Open Ditch, Height: 5ft, Width: 3ft 6in, Ditch: 7ft
The third fence on the first second circuit of the Grand National track, and also the race’s 19th obstacle on the next lap of the course, is the first of the open ditches.
An open ditch, for the uninitiated, is a typical fence – in Aintree’s case, made from spruce with a plastic ‘shell’ – that is protected by a ditch on the take-off side. The water isn’t deep of course, but you will occasionally see splashes when a horse doesn’t time their jump to perfection and drags a trailing leg through the wet stuff.
At an open ditch, the horses have a wider span to jump, and that makes the third (and nineteenth) fence in the Grand National a sturdy obstacle to overcome. The 5ft height is considerable enough, but the total ‘carry’ of this open ditch is around 10ft 6in – the 3ft 6in of the fence itself, and the 7ft ditch that protects the front of it.
While not a ‘named’ fence as such, many at Aintree refer to the third obstacles as the ‘Westhead’ – in deference to the former fence-builder Steve Westhead, who was a long-serving operator on Grand National race day in the 1960s and 70s.
Whether the third was one of his favourite fences at Aintree remains to be seen, but it would be fair to say that the horses and jockeys that tackle it might not agree with such an opinion.

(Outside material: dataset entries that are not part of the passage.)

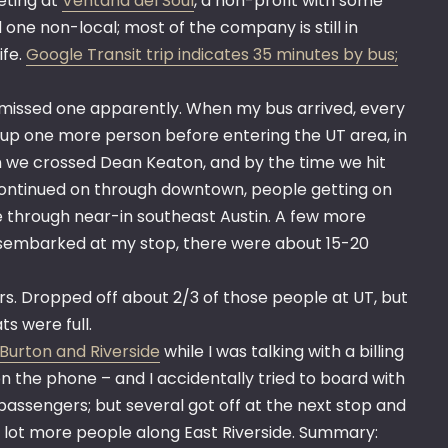
eting at
Ventana del Soul
, a non-profit with some
d one non-local; most of the company is still in
ife.
Google Transit trip indicates 35 minutes by bus;
t missed one apparently. When my bus arrived, every
 up one more person before entering the UT area, in
en we crossed Dean Keaton, and by the time we hit
 Continued on through downtown, people getting on
 through near-in southeast Austin. A few more
disembarked at my stop, there were about 15-20
rs. Dropped off about 2/3 of those people at UT, but
s were full.
Burton and Riverside
while I was talking with a billing
 on the phone – and I accidentally tried to board with
 passengers; but several got off at the next stop and
a lot more people along East Riverside. Summary:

The fence took out former Grand National champion Party Politics four years after his triumph in the race, while carnage ensued in the 2019 edition on the second lap here – General Principle fell and brought down the quietly-fancied 16/1 hopeful Rock the Kasbah, while Jury Duty – another favoured by punters at the 10/1 mark – unseated Robbie Power amid the mayhem.